So… I’ve been in several conversations recently where I’ve tried to clarify something by mentioning the concept of a “real abstraction”, only to realise that my interlocutor expresses familiarity with the term, but means something very different by it than what I’m trying to convey. As with the concept of “theoretical pessimism”, I understand “real abstraction” in a somewhat technical way – to refer to a form of argument that claims that at least some forms of abstraction should not be understood as the products of a conceptual generalisation, but should instead be understood as a particular kind of entity that is directly, but unintentionally, constituted in collective practice (more on this in a bit). What I’m finding is that the term “real abstraction” has various other technical and non-technical meanings, each more or less closely bound to particular visions of the object, standpoint, and mechanism of critique. I thought I would toss some generalisations onto the blog on the diverse meanings of the term, both to clarify (or further obscure…) what I’ve meant by the term when I’ve used it in other posts here and elsewhere, and as part of a process of deciding whether it causes too much confusion for me to retain this particular phrase.

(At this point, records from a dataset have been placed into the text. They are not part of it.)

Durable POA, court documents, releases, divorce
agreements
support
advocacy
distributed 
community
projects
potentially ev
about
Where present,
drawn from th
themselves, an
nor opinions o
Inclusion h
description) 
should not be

I’m finding that perhaps the most common interpretation of “real abstraction” that crops up in local conversation, takes the term to signify some sort of superlative abstraction. So the phrase “real abstraction” is understood to be trying to draw attention to concepts that are really, really abstract – by distinction, say, to concepts that are less abstract, and therefore hug more closely to concrete experience. This usage remains very closely bound to the conventional meaning of the term “abstraction” – where an abstraction is a kind of conceptual generalisation – and generally positions “real abstractions” as worse than… er… other kinds of abstractions. It sets up, in other words, a kind of normative privileging of concepts that hug more closely to what it takes to be concrete experience, views abstraction as something a thinking subject effects when reflecting on data (ruling out the possibility, for example, of “abstraction” as a particular kind of immanent structure or an actively and directly generated product of collective practice), and does not consider the possibility that we might miss some aspects of the “real” if we regard the qualitative characteristics of abstract entities solely as a kind of averaging out of the qualitative characteristics of concrete entities.

Even where interlocutors share a more similar “frame” to mine – even where they view a claim about “real abstractions” as an argument that something determinately abstract might be constituted in collective practice – there is a strong tendency to want to equate a “real abstraction” with an illusion, to view a “real abstraction” as a socially constituted form of appearance whose presence is masking some underlying “concrete” reality that critique is meant to uncover. This understanding of “real abstractions” is often put forward by people who see the market (or, sometimes, money) as the quintessential “real abstraction”, and who are interested in criticising the ways in which certain ideals or forms of thought they associate with the market, function to deflect attention away from the actual existence of domination in concrete practice. In this understanding, the forms of thought and practice associated with what is regarded as the “real abstraction” of the market are thus positioned as illusions that need to be unmasked to bring an underlying reality more clearly into view.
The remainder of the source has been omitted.